Apache Spark Continues to Gain Enterprise Traction

A new Databricks survey shows that Apache Spark is seeing big adoption in the enterprise, to the point of eclipsing Apache Hadoop.

big data BI

Apache Spark, the hot open-source data processing engine, is outgrowing Apache Hadoop in terms of user adoption, according to a recent survey.

Databricks, the company founded by the creators of Apache Spark, released the findings of a survey of more than 1,400 respondents from the Spark community to identify how organizations are using the data analytics and processing engine.

The 2015 Spark User Survey results showed that the number of standalone deployments of Spark eclipses those on YARN as more users run Spark independent of Hadoop.

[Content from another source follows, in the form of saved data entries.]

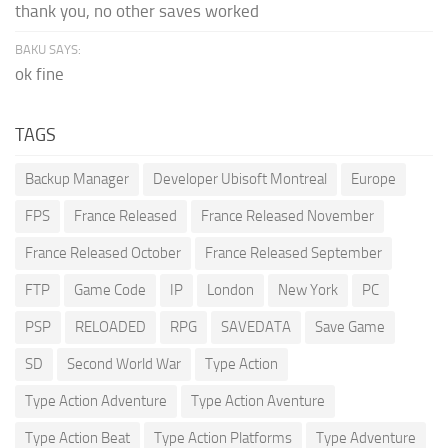
thank you, no other saves worked
BAKU SAYS:
ok fine
TAGS
Backup Manager
Developer Ubisoft Montreal
Europe
FPS
France Released
France Released November
France Released October
France Released September
FTP
Game Code
IP
London
New York
PC
PSP
RELOADED
RPG
SAVEDATA
Save Game
SD
Second World War
Type Action
Type Action Adventure
Type Action Aventure
Type Action Beat
Type Action Platforms
Type Adventure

Indeed, the most common Spark deployments according to the community are: 48 percent standalone, 40 percent YARN within Hadoop and 11 percent with Apache Mesos. Spark users who do not use any Hadoop components have more than doubled in 2015 as compared to 2014, the survey said. Moreover, the survey found that 51 percent of respondents run Spark on a public cloud.

With more than 600 contributors in the last 12 months -- up from 315 contributors for the prior 12 months, Spark is the most active open source project in big data, according to Databricks. Additionally, more than 200 organizations contribute code to Spark, making it one of the largest communities of engaged developers to date, the company said.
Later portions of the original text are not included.